Qu’est-ce, amis ? nos éclats, nos jeux se ralentissent ?
Que des verres plus grands dans nos mains se remplissent !
Pourquoi vois-je languir ces vins abandonnés,
Sous le liège tenace encore emprisonnés ?
Voyons si ce premier, fils de l’Andalousie,
Vaudra ceux dont Madère a formé l’ambroisie,
Ou ceux dont la Garonne enrichit ses coteaux.
Ou la vigne foulée aux pressoirs de Cîteaux.
Non, rien n’est plus heureux que le mortel tranquille
Qui, cher à ses amis, à l’amour indocile,
Parmi les entretiens, les jeux et les banquets.
Laisse couler la vie et n’y pense jamais.
Ah ! qu’un front et qu’une âme à la tristesse en proie
Feignent malaisément et le rire et la joie !
Je ne sais, mais partout je l’entends, je la voi ;
Son fantôme attrayant est partout devant moi ;
Son nom, sa voix absente errent dans mon oreille.
Peut-être aux feux du vin que l’amour se réveille :
Sous les bosquets de Chypre, à Vénus consacrés,
Bacchus mûrit l’azur de ses pampres dorés.

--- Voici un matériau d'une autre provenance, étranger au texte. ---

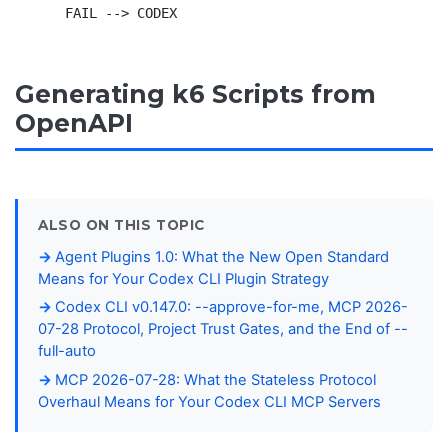
Generating k6 Scripts from
OpenAPI
ALSO ON THIS TOPIC
Agent Plugins 1.0: What the New Open Standard
Means for Your Codex CLI Plugin Strategy
Codex CLI v0.147.0: --approve-for-me, MCP 2026-
07-28 Protocol, Project Trust Gates, and the End of --
full-auto
MCP 2026-07-28: What the Stateless Protocol
Overhaul Means for Your Codex CLI MCP Servers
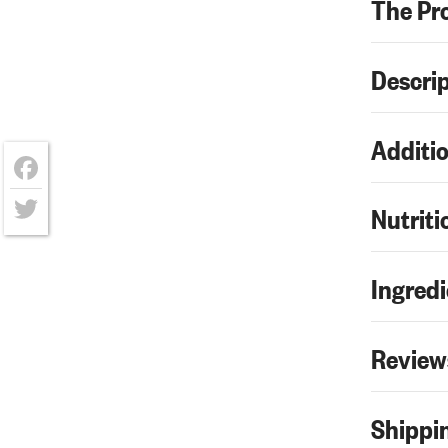
The Pr
Descri
Additio
Facebook
Nutriti
Twitter
Ingredi
Review
Shippin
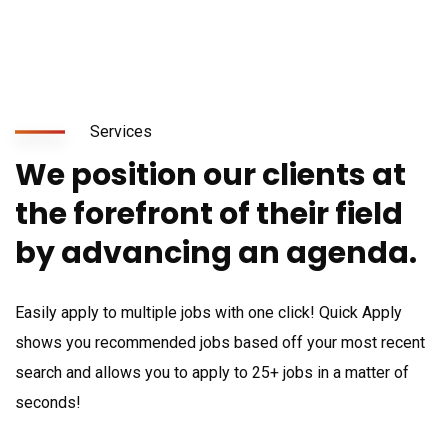
Services
We position our clients at
the forefront of their field
by advancing an agenda.
Easily apply to multiple jobs with one click! Quick Apply
shows you recommended jobs based off your most recent
search and allows you to apply to 25+ jobs in a matter of
seconds!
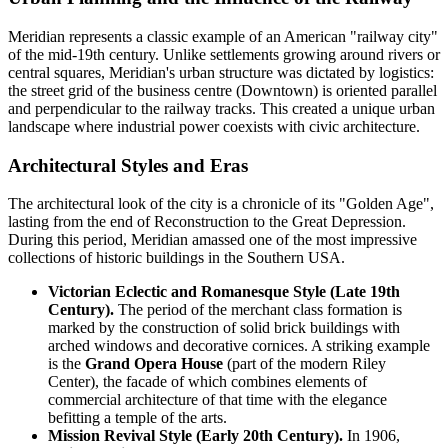
Meridian represents a classic example of an American "railway city"
of the mid-19th century. Unlike settlements growing around rivers or
central squares, Meridian's urban structure was dictated by logistics:
the street grid of the business centre (Downtown) is oriented parallel
and perpendicular to the railway tracks. This created a unique urban
landscape where industrial power coexists with civic architecture.
Architectural Styles and Eras
The architectural look of the city is a chronicle of its "Golden Age",
lasting from the end of Reconstruction to the Great Depression.
During this period, Meridian amassed one of the most impressive
collections of historic buildings in the Southern USA.
Victorian Eclectic and Romanesque Style (Late 19th
Century).
The period of the merchant class formation is
marked by the construction of solid brick buildings with
arched windows and decorative cornices. A striking example
is the
Grand Opera House
(part of the modern Riley
Center), the facade of which combines elements of
commercial architecture of that time with the elegance
befitting a temple of the arts.
Mission Revival Style (Early 20th Century).
In 1906,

J’ai peur que, pour tromper ma haine et ma vengeance.
Tous ces dieux malfaisants ne soient d’intelligence.
Du moins il m’en souvient, quand autrefois, auprès
De cette ingrate aimée, en nos festins secrets,
Je portais à la hâte à ma bouche ravie
La coupe demi-pleine à ses lèvres saisie.